What to do → Please retype the data that follows, starting at the line containing "Find the location of a particular element. This" and stopping after the last line.

[[ Records supplied open ]]

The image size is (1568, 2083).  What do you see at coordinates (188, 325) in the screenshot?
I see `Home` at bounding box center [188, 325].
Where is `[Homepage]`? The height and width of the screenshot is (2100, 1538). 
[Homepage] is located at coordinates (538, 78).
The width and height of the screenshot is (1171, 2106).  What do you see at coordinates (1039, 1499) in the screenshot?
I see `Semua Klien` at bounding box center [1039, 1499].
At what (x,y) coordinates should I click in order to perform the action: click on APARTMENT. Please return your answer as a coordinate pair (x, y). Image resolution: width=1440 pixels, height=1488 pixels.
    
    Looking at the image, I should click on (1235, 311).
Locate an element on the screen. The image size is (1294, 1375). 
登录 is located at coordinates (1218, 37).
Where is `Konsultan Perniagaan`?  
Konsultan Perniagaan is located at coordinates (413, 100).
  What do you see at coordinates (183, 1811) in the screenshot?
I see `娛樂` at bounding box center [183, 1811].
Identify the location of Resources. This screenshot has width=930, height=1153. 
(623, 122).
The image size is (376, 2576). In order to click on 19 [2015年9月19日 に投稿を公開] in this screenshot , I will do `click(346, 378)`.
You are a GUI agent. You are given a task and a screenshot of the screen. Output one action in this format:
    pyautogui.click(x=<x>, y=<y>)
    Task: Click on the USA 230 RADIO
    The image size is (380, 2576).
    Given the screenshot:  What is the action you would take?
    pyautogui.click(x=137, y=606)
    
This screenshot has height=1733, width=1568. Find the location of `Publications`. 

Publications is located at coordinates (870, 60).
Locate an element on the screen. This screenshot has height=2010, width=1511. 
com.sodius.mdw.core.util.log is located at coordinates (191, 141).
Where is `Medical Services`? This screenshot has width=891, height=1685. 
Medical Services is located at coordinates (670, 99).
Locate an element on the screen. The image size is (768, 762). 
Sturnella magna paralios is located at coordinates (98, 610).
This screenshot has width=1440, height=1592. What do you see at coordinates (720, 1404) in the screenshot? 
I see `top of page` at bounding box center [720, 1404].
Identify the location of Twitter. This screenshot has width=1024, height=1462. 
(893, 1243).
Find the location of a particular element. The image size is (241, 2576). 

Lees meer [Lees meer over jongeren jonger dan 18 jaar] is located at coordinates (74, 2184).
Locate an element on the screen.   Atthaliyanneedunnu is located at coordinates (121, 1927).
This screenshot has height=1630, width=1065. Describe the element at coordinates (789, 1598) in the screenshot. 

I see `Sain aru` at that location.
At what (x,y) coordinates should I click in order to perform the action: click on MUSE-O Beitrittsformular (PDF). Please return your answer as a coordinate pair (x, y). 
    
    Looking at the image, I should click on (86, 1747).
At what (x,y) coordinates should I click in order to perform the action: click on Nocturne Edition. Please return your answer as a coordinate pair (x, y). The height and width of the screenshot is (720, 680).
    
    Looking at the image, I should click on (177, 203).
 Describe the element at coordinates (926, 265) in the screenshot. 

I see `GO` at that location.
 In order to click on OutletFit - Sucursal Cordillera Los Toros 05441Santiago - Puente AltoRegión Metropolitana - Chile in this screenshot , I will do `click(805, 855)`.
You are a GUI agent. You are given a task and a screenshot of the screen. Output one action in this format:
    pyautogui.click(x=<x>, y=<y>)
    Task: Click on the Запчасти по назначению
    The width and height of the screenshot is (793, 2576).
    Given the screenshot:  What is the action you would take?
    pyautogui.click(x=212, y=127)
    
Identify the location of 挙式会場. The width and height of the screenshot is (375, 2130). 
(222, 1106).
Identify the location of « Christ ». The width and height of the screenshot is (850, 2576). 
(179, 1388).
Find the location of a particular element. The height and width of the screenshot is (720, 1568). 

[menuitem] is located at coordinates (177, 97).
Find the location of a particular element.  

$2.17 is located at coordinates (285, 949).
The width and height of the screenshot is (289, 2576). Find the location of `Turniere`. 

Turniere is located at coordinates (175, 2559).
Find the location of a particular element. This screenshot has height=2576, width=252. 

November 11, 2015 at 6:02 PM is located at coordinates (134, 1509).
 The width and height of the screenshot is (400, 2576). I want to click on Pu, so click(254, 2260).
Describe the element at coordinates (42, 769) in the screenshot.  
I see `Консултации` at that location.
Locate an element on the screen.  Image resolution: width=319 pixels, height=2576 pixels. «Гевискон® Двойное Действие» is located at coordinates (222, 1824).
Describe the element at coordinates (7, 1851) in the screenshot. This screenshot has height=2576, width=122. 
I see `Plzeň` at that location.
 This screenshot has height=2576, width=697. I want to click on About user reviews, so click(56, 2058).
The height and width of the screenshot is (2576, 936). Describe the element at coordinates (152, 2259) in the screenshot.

[[ Records supplied closed ]]

Answer to this problem →
Find the location of a particular element. This screenshot has height=2576, width=252. 

November 11, 2015 at 6:02 PM is located at coordinates (134, 1509).
 The width and height of the screenshot is (400, 2576). I want to click on Pu, so click(254, 2260).
Describe the element at coordinates (42, 769) in the screenshot.  
I see `Консултации` at that location.
Locate an element on the screen.  Image resolution: width=319 pixels, height=2576 pixels. «Гевискон® Двойное Действие» is located at coordinates (222, 1824).
Describe the element at coordinates (7, 1851) in the screenshot. This screenshot has height=2576, width=122. 
I see `Plzeň` at that location.
 This screenshot has height=2576, width=697. I want to click on About user reviews, so click(56, 2058).
The height and width of the screenshot is (2576, 936). Describe the element at coordinates (152, 2259) in the screenshot.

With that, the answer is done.